About the Photographer
de Nooijer, Paul
Dutch, b. 1943
The special connection between Paul de Nooijer's films and his photographs is aptly demonstrated by the four-minute 16mm film Transformation by Holding Time and the arrangement of Polaroids produced during and documented by the film that stand as a framed piece. In the film we watch from the side as a photographer takes a series of fifteen pictures of the motionless woman before the camera, posting the still-developing Polaroids after each shot until they completely obscure the movie camera's lens. The process underscores de Nooijer's long standing interest in perception and framework, and the sharp teals and faded greens of the final pictures represent his tendency to use unrealistic color in the creation of his work. The work also suggests de Nooijer's characteristic surrealist touches, not to mention his penchant for Polaroid film. Produced with the assistance of his wife, Françoise de Nooijer, and featuring music by his brother, Jan de Nooijer, the film won Mention Spécial du Jury at the Festival International du Jeune Cinema Hyeres, France (1978) and the Hauptpreis of Westdeutsche Kurzfilmtage Oberhausen, Germany (1979).
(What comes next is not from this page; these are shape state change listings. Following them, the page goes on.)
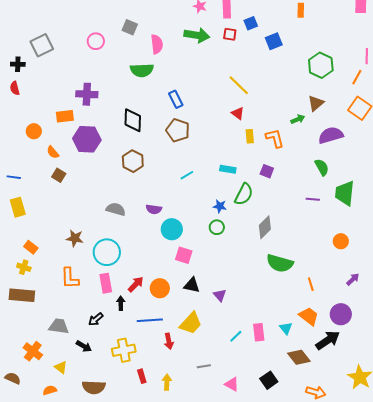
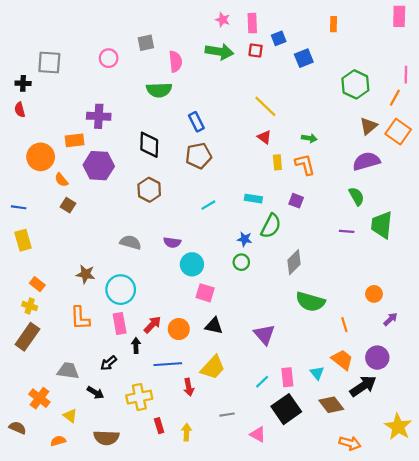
gray square: (130, 27) -> (146, 43), turned -35
gray square: (42, 45) -> (49, 63), turned 30
brown triangle: (316, 103) -> (369, 126), moved
green arrow: (298, 119) -> (309, 138), moved, turned 32
brown pentagon: (178, 130) -> (199, 156), turned -30
orange circle: (34, 131) -> (41, 157), size x1.6
orange circle: (341, 241) -> (374, 294), moved
brown rectangle: (22, 295) -> (27, 337), turned -60
purple triangle: (220, 295) -> (264, 335), moved, size x1.5
black square: (269, 380) -> (286, 409), moved, size x1.5

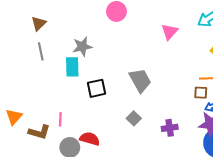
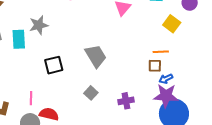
cyan rectangle: (72, 67) -> (19, 39), moved
pink line: (60, 119) -> (31, 98), moved

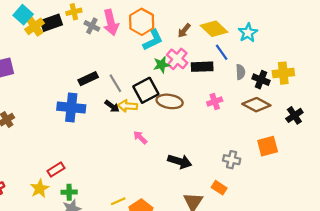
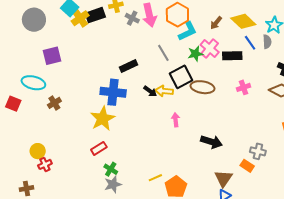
gray semicircle: (240, 72) -> (267, 42), moved
gray line: (115, 83) -> (163, 53), moved
pink arrow: (140, 137) -> (176, 120), turned 40
gray cross: (232, 160) -> (258, 151), moved
yellow star: (40, 188) -> (103, 119), moved, size x1.4
green cross: (69, 192) -> (111, 169), turned 32

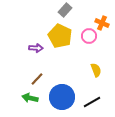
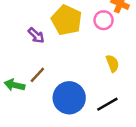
purple arrow: (36, 48) -> (36, 35), turned 40
green arrow: (30, 98) -> (14, 85), moved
Paul de Nooijer was born in Eindhoven, Netherlands in 1943. From 1960 to 1965 he attended Akademie voor Industrile Vormgeving in that same town, a city which would also later host one of his first solo exhibitions (at the Van Abbemuseum in 1977). His films have earned honors around the world, including first prize at the AnimExpo, Seoul, Korea; the 5th International Animation Film Festival, Hiroshima, Japan; and the Long Island Film Festival, New York. His work is represented in the collections of such institutions as Stedelijk Museum, Amsterdam; Centre Georges Pompidou, Paris; Museum of Modern Art, Yokohama, Japan; and the California Arts Institute, Valencia. He is currently involved primarily in film and performance, and has long worked in collaboration with his son, Menno de Nooijer.